Evet geçen yazımızda Oklahoma niyetimizi beyan eylemiştik. Üniversitenin büyük bir spor salonu var. Spor salonunda bir tırmanma duvarı var. Bayağıdır ilgimi çekiyordu zaten. O da ne! Mail kutuma "Bayanlar Kaya Tırmanışı" diye bir ilan gelmesin mi? Gelsin! İlgimi çekti, mail attım. Jenny diye bir hanım kızımız organizatör. Amatör tırmanıcıları Oklahoma'da bir doğal parka götürüp kaya tırmanışı yaptıracakmış. Tabiki kayt yaptırdım.

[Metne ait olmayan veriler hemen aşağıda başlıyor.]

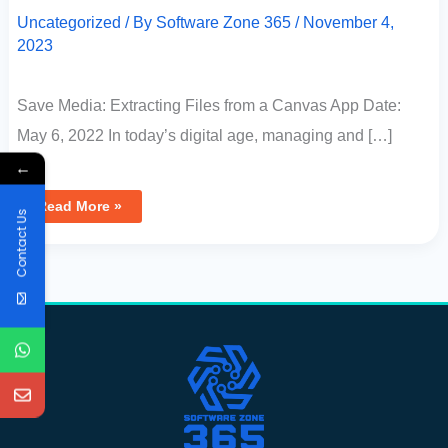
Uncategorized
/ By
Software Zone 365
/
November 4,
2023
Save Media: Extracting Files from a Canvas App Date:
May 6, 2022 In today’s digital age, managing and […]
←
Read More »
Contact Us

Hiç deneyimsiz olduğumdan dolayı ön ders almam gerekliymiş. Perşembe günü spor salonuna gittim. Bir grup profesyonel tırmanışçı bize tırmanmanın inceliklerini anlattı. Elimize ipleri verip düğüm atmayı falan öğrettiler. Sonra da hadi bakalım tırmanın dediler. Sistem şu şekil, duvarın en üstünden aşağıya bir ip sarkıtılmış. Bildiğin makara sistemi. İpin bir ucuna kendini bağlıyorsun, diğer ucuna ise arkadaşın bağlanıyor. Bir de yerden çıkan ipler var, o ipe de arkadaşın bağlanıyor. Yani sen tırmanırken ipin diğer ucunu arkadaşın tutuyor. Kayarsan falan yere düşmüyorsun havada asılı kalıyorsun. Yani tehlikesi yok gibi. Neyse bağlandık iplere denedik tırmanmayı. Aşağıdaki coşkulu kalabalığın tezahüratlarına rağmen zirveye kadar çıkamadım. Ancak 2. kata kadar tırmanabildim. Zira korkutucuydu.

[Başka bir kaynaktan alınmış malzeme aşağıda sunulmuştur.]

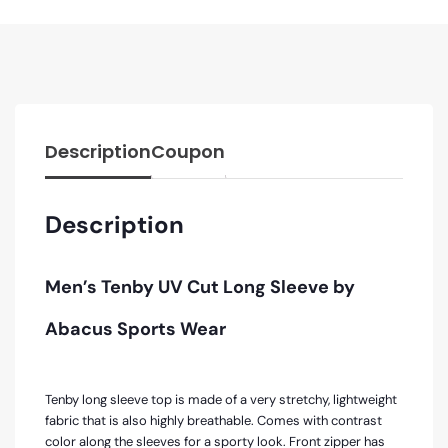
Description
Coupon
Description
Men’s Tenby UV Cut Long Sleeve by
Abacus Sports Wear
Tenby long sleeve top is made of a very stretchy, lightweight
fabric that is also highly breathable. Comes with contrast
color along the sleeves for a sporty look. Front zipper has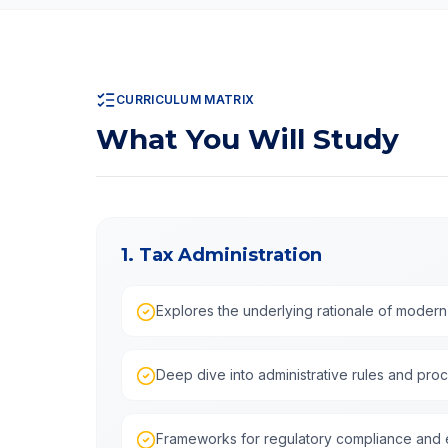
CURRICULUM MATRIX
What You Will Study
1. Tax Administration
Explores the underlying rationale of modern
Deep dive into administrative rules and pro
Frameworks for regulatory compliance and e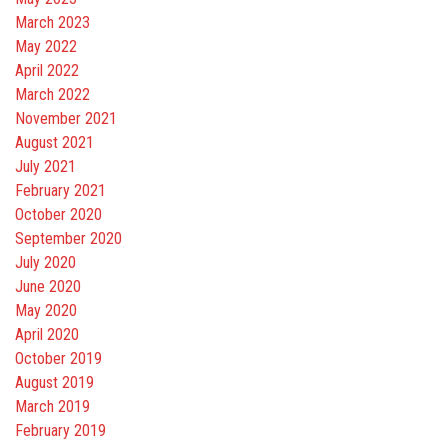
March 2023
May 2022
April 2022
March 2022
November 2021
August 2021
July 2021
February 2021
October 2020
September 2020
July 2020
June 2020
May 2020
April 2020
October 2019
August 2019
March 2019
February 2019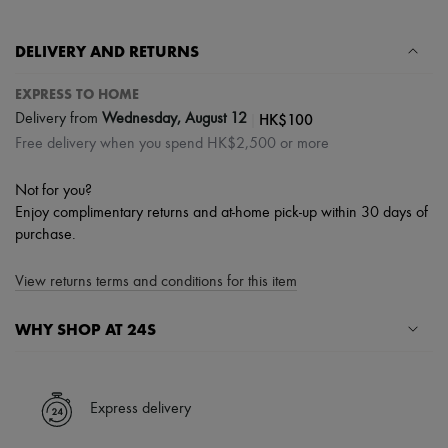
Tech & Lifestyle
Gloves
DELIVERY AND RETURNS
Jewelry
All products
Earrings
EXPRESS TO HOME
Necklaces
|
HK$100
Delivery from
Wednesday, August 12
Bracelets
Free delivery when you spend HK$2,500 or more
Rings
Beauty
All products
Not for you?
Fragrances
Enjoy complimentary returns and at-home pick-up within 30 days of
Candles & Diffusers
purchase.
Make-up
Skincare
Body care
View returns terms and conditions for this item
Haircare
Sunscreen
WHY SHOP AT 24S
Travel essentials
Ultimates
A seamless and hassle-free shopping experience
✓ Express shipping to 100+ countries
Express delivery
✓ Returns always free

Bu deneyimden sonra ertesi günkü gezi için bavulumu hazırlamaya eve gittim. Her türlü kamp malzememi güzelce istifledim. Küçük bir bavul olmasına özen gösterdim. Ertesi gün sabah dersinden sonra tırmanışçı arkadaşlardan biri beni aradı. Daha önce onlara yemek hususunda seçici olduğumu, domuz ve alkolün haram olduğundan dolayı öyle her şeyi yiyemeyeceğimi söylemiştim. Onlara yiyebileceğim şeylerin bir listesini vermiştim. Alışverişe çıkmışlar ama bazı yiyecekleri bulamamışlar. İşte arkadaş ondan aramış. Bunları bulamadık, seninle alışverişe çıkalım mı dedi. Ben de olur dedim. :) Gittik markete, benim yiyebileceğim şeyleri aldık. Arkadaşta bunları not etti (sonraki gezilerde müslümanlara özel yiyecekler alabilmek için). Alışverişi bitirip okula döndük.

Öğleden sonra bavulumla beraber spor salonuna gittim. Yavaş yavaş öteki katılımcılar da geldi. Bavullarımızı ve tüm malzemeleri arabaya yükledik. Yüklemeyi tamamladıktan sonra saat 3.30 gibi yola koyulduk. Uzun bir müddet gittikten sonra Texas'ın çıkışına doğru bir kasabada mola verdik.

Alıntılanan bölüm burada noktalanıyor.